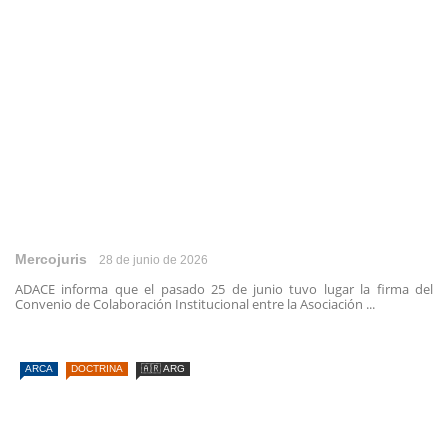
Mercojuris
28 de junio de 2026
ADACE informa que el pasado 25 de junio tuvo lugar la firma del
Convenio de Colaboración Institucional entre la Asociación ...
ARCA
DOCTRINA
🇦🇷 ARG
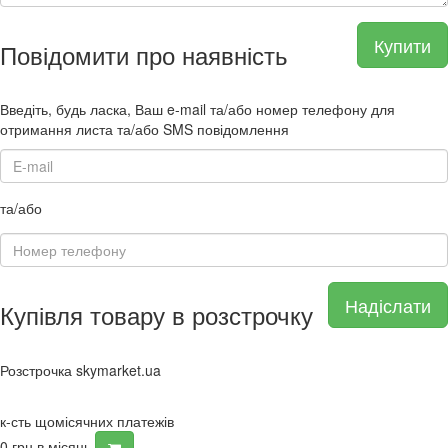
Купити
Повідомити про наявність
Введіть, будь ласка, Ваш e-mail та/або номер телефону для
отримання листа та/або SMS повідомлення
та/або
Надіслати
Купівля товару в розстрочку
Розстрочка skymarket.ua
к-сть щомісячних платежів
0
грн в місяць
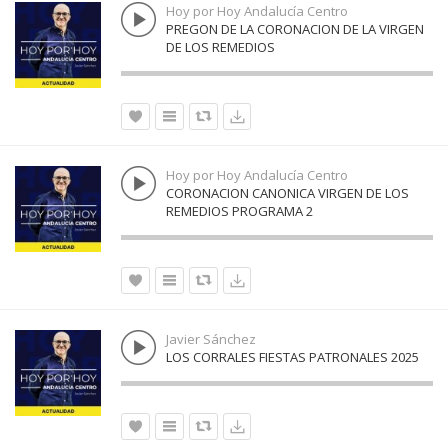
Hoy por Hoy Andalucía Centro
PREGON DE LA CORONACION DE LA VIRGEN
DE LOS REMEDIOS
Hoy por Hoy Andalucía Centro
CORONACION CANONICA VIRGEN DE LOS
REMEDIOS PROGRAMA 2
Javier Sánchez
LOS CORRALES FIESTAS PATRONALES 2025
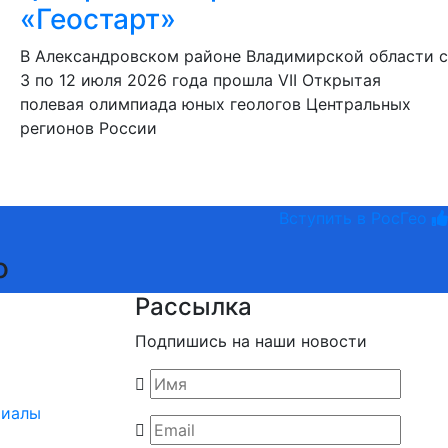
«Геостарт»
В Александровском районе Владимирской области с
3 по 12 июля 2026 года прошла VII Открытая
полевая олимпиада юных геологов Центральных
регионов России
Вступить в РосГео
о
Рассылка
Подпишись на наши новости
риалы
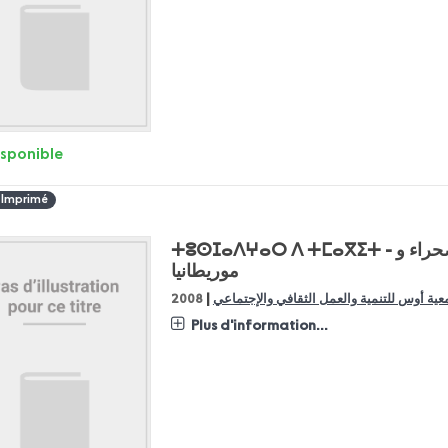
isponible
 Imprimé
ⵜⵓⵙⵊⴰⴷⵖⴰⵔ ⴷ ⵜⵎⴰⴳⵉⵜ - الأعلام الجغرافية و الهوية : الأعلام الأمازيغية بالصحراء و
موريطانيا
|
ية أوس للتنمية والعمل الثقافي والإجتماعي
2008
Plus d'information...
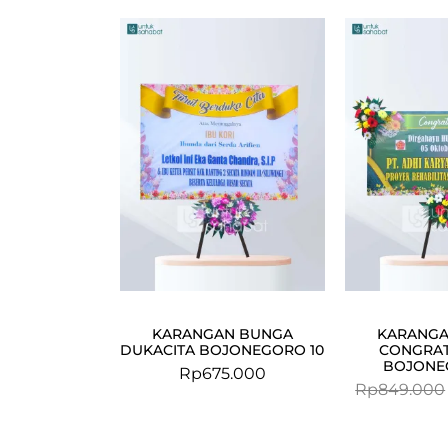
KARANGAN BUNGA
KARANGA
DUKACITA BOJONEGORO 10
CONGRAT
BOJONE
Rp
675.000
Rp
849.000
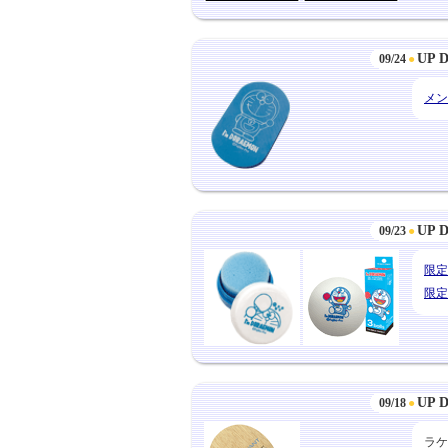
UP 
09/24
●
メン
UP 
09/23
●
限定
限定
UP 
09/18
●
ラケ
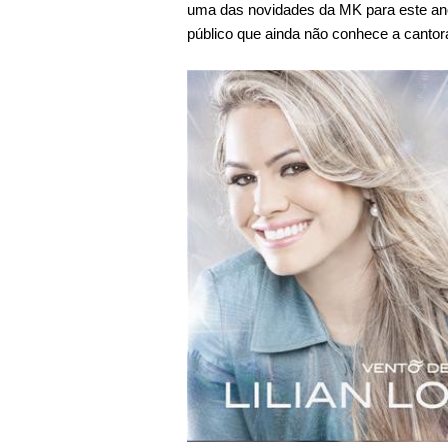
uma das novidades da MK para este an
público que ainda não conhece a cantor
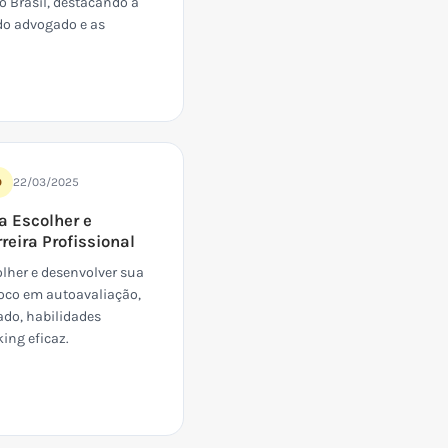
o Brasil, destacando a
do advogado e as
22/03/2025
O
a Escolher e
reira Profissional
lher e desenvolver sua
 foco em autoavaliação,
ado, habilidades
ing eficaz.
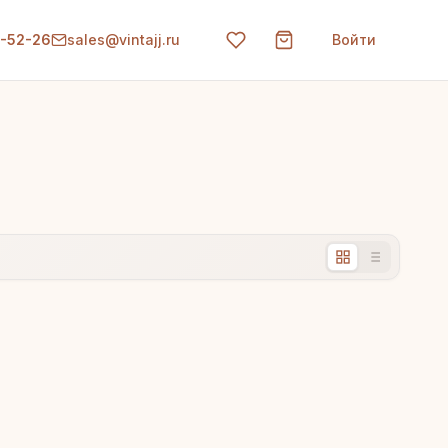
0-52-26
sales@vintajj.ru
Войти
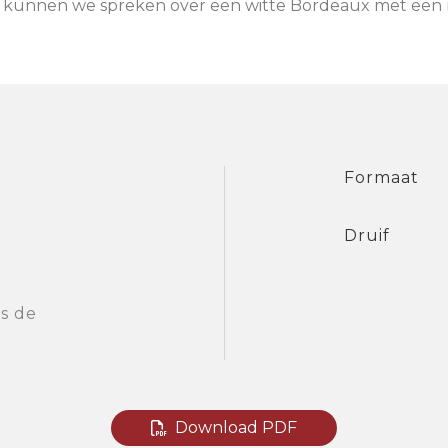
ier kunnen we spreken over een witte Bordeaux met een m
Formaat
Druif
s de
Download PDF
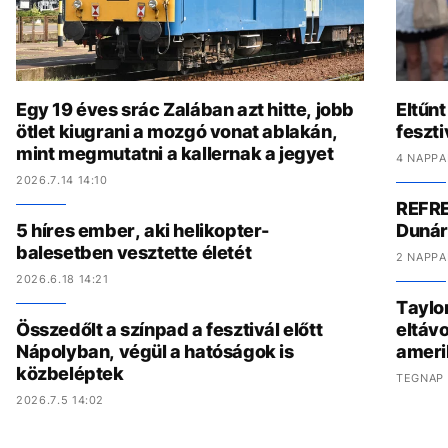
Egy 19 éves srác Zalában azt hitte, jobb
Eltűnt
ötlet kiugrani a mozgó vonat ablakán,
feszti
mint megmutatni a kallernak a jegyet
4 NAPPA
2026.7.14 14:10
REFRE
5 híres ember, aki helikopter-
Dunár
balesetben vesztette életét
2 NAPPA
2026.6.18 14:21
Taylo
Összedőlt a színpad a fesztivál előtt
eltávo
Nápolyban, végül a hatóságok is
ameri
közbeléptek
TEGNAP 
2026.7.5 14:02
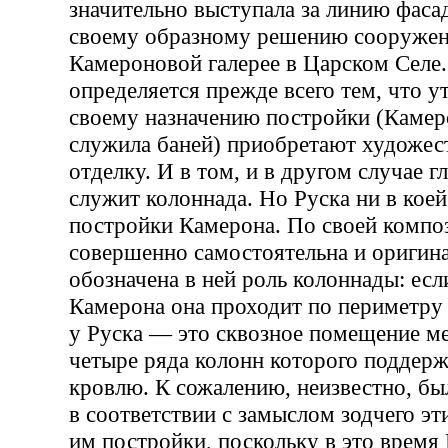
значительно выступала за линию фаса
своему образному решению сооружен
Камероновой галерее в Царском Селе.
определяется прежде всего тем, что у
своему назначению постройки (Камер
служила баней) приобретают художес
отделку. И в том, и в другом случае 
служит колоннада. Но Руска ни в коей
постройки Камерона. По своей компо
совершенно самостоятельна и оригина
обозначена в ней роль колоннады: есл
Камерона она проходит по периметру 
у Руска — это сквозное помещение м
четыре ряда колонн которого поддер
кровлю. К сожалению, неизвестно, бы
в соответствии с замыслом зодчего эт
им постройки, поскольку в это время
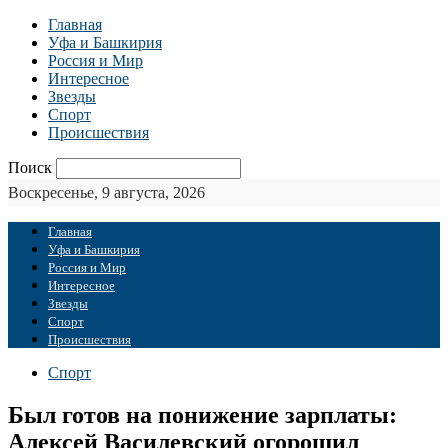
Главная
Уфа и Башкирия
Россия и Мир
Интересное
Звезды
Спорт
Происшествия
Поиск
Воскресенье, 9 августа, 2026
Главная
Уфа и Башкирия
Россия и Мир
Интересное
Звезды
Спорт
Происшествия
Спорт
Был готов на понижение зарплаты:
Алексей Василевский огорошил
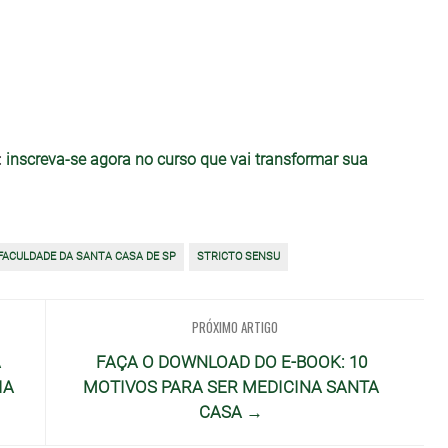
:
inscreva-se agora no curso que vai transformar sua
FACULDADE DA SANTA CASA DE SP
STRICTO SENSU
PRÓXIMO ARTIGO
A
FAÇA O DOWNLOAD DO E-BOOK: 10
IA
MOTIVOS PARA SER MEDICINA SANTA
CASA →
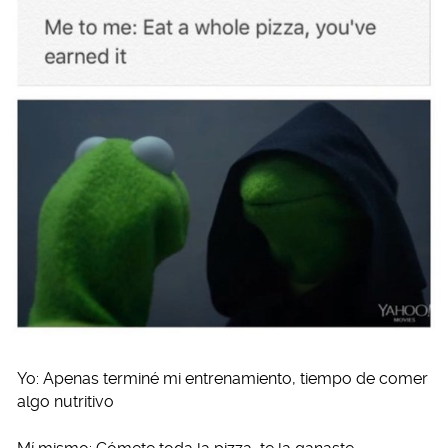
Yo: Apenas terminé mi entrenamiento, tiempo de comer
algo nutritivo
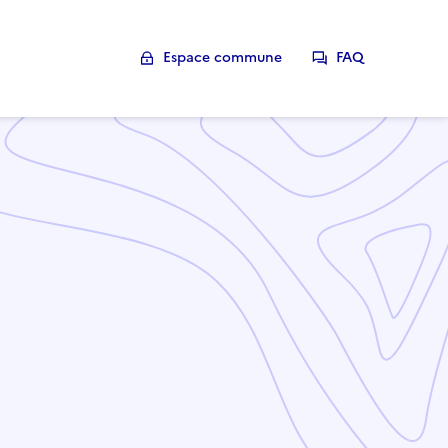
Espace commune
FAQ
------------------------------
How many of the lines above include the string "junio"? Answer with the number only.

### Written response
2